(Excerpts from a dataset)
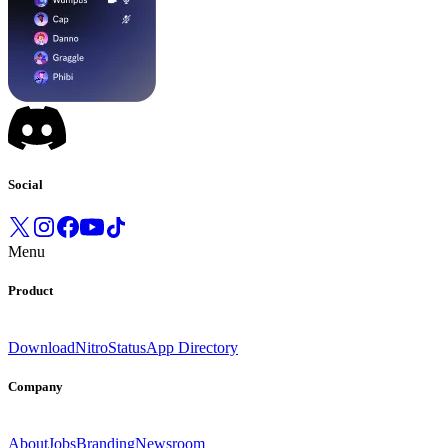
Social
Menu
Product
Download
Nitro
Status
App Directory
Company
About
Jobs
Branding
Newsroom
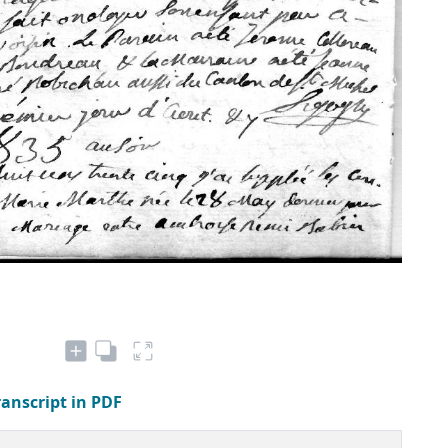
ranscript in PDF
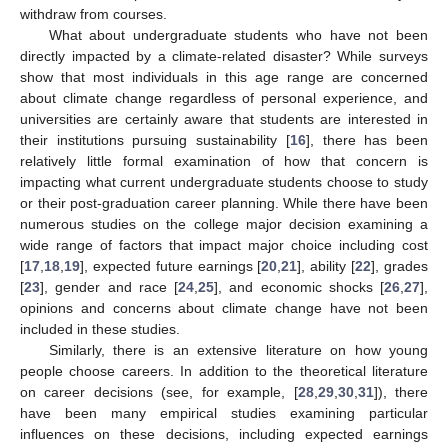
withdraw from courses.
What about undergraduate students who have not been
directly impacted by a climate-related disaster? While surveys
show that most individuals in this age range are concerned
about climate change regardless of personal experience, and
universities are certainly aware that students are interested in
their institutions pursuing sustainability [
16
], there has been
relatively little formal examination of how that concern is
impacting what current undergraduate students choose to study
or their post-graduation career planning. While there have been
numerous studies on the college major decision examining a
wide range of factors that impact major choice including cost
[
17
,
18
,
19
], expected future earnings [
20
,
21
], ability [
22
], grades
[
23
], gender and race [
24
,
25
], and economic shocks [
26
,
27
],
opinions and concerns about climate change have not been
included in these studies.
Similarly, there is an extensive literature on how young
people choose careers. In addition to the theoretical literature
on career decisions (see, for example, [
28
,
29
,
30
,
31
]), there
have been many empirical studies examining particular
influences on these decisions, including expected earnings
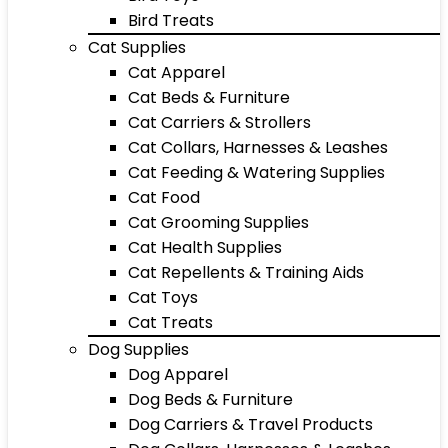
Bird Treats
Cat Supplies
Cat Apparel
Cat Beds & Furniture
Cat Carriers & Strollers
Cat Collars, Harnesses & Leashes
Cat Feeding & Watering Supplies
Cat Food
Cat Grooming Supplies
Cat Health Supplies
Cat Repellents & Training Aids
Cat Toys
Cat Treats
Dog Supplies
Dog Apparel
Dog Beds & Furniture
Dog Carriers & Travel Products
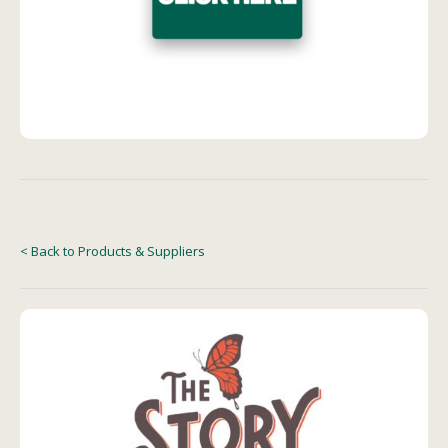
< Back to Products & Suppliers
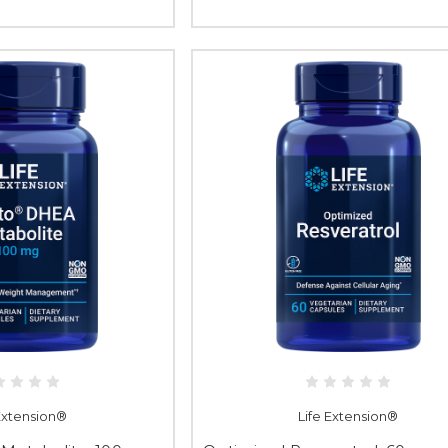
 Extension®
Life Extension®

Task description: Exact copies of the lines from the one containing "opinions and concerns" through the final line of the data are required; pictures are to be omitted.

Answer to this task:
opinions and concerns about climate change have not been
included in these studies.
Similarly, there is an extensive literature on how young
people choose careers. In addition to the theoretical literature
on career decisions (see, for example, [
28
,
29
,
30
,
31
]), there
have been many empirical studies examining particular
influences on these decisions, including expected earnings
Bird Treats
Cat Supplies
Cat Apparel
Cat Beds & Furniture
Cat Carriers & Strollers
Cat Collars, Harnesses & Leashes
Cat Feeding & Watering Supplies
Cat Food
Cat Grooming Supplies
Cat Health Supplies
Cat Repellents & Training Aids
Cat Toys
Cat Treats
Dog Supplies
Dog Apparel
Dog Beds & Furniture
Dog Carriers & Travel Products
< Back to Products & Suppliers
 Extension®
Life Extension®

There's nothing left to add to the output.